Ces femmes qui ont fait et font l’Histoire du sport tchèque
A l’occasion de la tenue récente de la Journée internationale de la femme, la rubrique sportive rend hommage aux plus grandes femmes de l’histoire du sport tchèque. De Dana Zátopková à Petra Kvitová en passant par Martina Návrátilová et Barbora Špotáková, plongée dans ce que le sport féminin tchèque a proposé de meilleur, de mieux et de plus beau.
Pour nous, la célébration de cette fête est l’occasion de s’intéresser aux plus grandes femmes de l’histoire du sport tchèque, avec d’abord une première constatation basée sur quelques chiffres. Depuis la première édition, en 1960, de l’enquête du Meilleur sportif tchèque de l’année, une enquête organisée par le Club des journalistes sportifs du pays, seules dix femmes ont été élues. Parmi elles, la gymnaste Věra Čáslavská, assurément la plus grande de tous, a été récompensée pas moins de quatre fois entre 1964, année de ses trois premières médailles d’or olympiques aux Jeux de Tokyo, et 1968, année de ses quatre titres supplémentaires aux Jeux de Mexico.
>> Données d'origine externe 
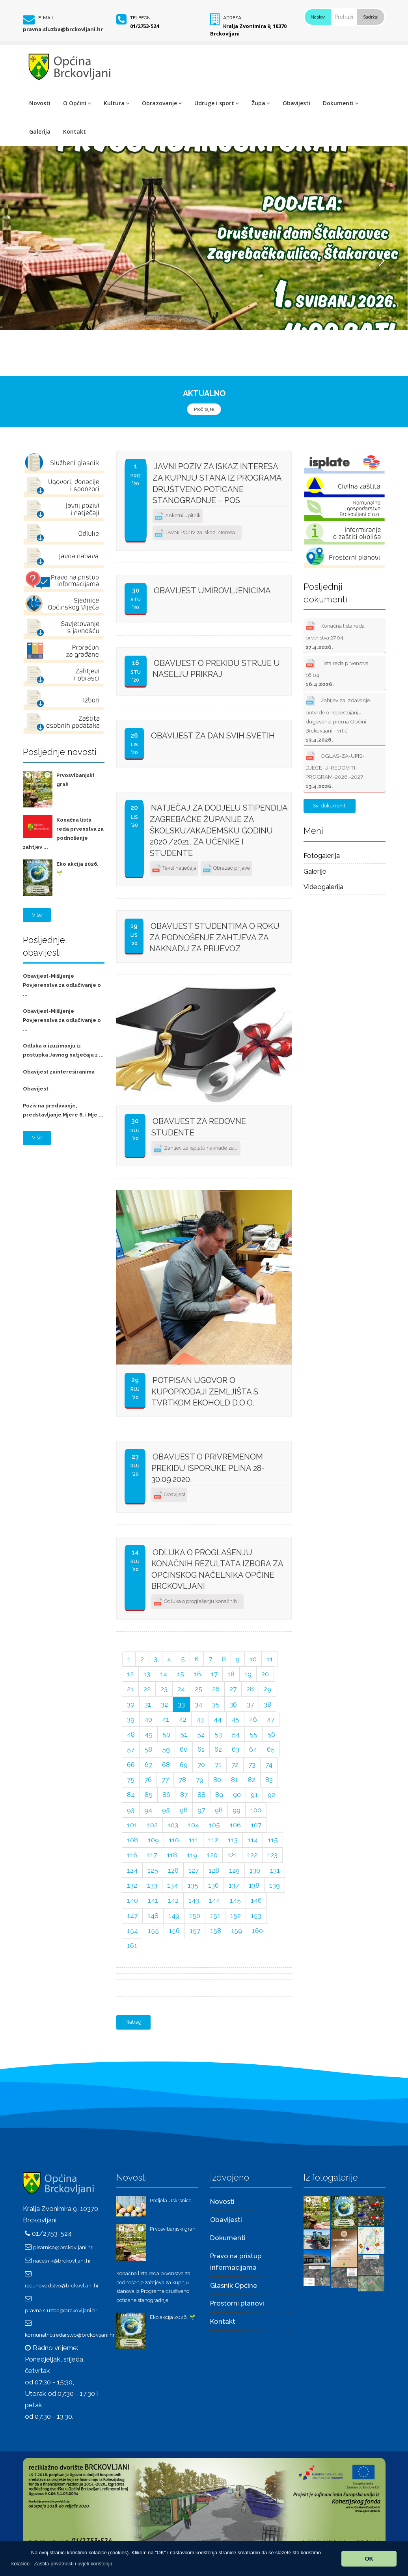 Image resolution: width=408 pixels, height=2576 pixels. What do you see at coordinates (173, 1900) in the screenshot?
I see `142` at bounding box center [173, 1900].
Mais après l’athlète Jarmila Kratochvílová en 1981 et 1983 (que nous évoquerons plus longuement prochainement à l'occasion du 30e anniversaire de son record du monde du 800 mètres), puis la fondeuse Květa Jeriová en 1984, année de ses deux podiums aux Jeux d’hiver de Sarajevo (argent dans le relais 4 x 5 km et bronze sur le 5 km), il a ensuite fallu attendre vingt-deux ans avant de voir une femme de nouveau élue Sportif tchèque de l’année. C’était donc en 2006 avec une autre fondeuse, Kateřina Neumannová. Même si son image dans les médias et auprès de l’opinion publique a été sérieusement écornée depuis, suite notamment à son exercice des fonctions de présidente du comité d’organisation des championnats du monde de ski nordique à Liberec en 2009, Mondiaux dont la tenue a engendré d’importants déficits, Kateřina Neumannová était alors une des personnalités féminines préférées des Tchèques, tous domaines d’activité confondus. Et lorsque « Katka » comme tout le monde l’appelait, après cinq médailles d’argent ou de bronze à Nagano en 1998 et à à Salt Lake City en 2002, a enfin décroché la plus belle de toutes sur 30 kilomètres aux Jeux de Turin en 2006 dans la dernière course olympique de sa carrière, c’est toute la République tchèque, et pas seulement sportive, qui a célébré la victoire de celle qui, par la même occasion, était devenue la première femme tchèque championne olympique d’hiver.Mais s’il a donc fallu attendre vingt-deux ans entre 1984 et 2006 pour qu’une femme soit de nouveau élue Meilleur sportif tchèque de l’année, les choses ont bien changé ensuite. Car, depuis justement Neumannová en 2006 et jusqu’à la dernière enquête en 2012, c’est toujours une femme qui est arrivée en tête des votes et a été mise à l’honneur. La patineuse de vitesse Martina Sáblíková trois fois en 2007, 2009 et 2010, la lanceuse de javelot Barbora Špotáková en 2008 et 2012, et la tenniswoman Petra Kvitová en 2011 se sont ainsi succédées au palmarès.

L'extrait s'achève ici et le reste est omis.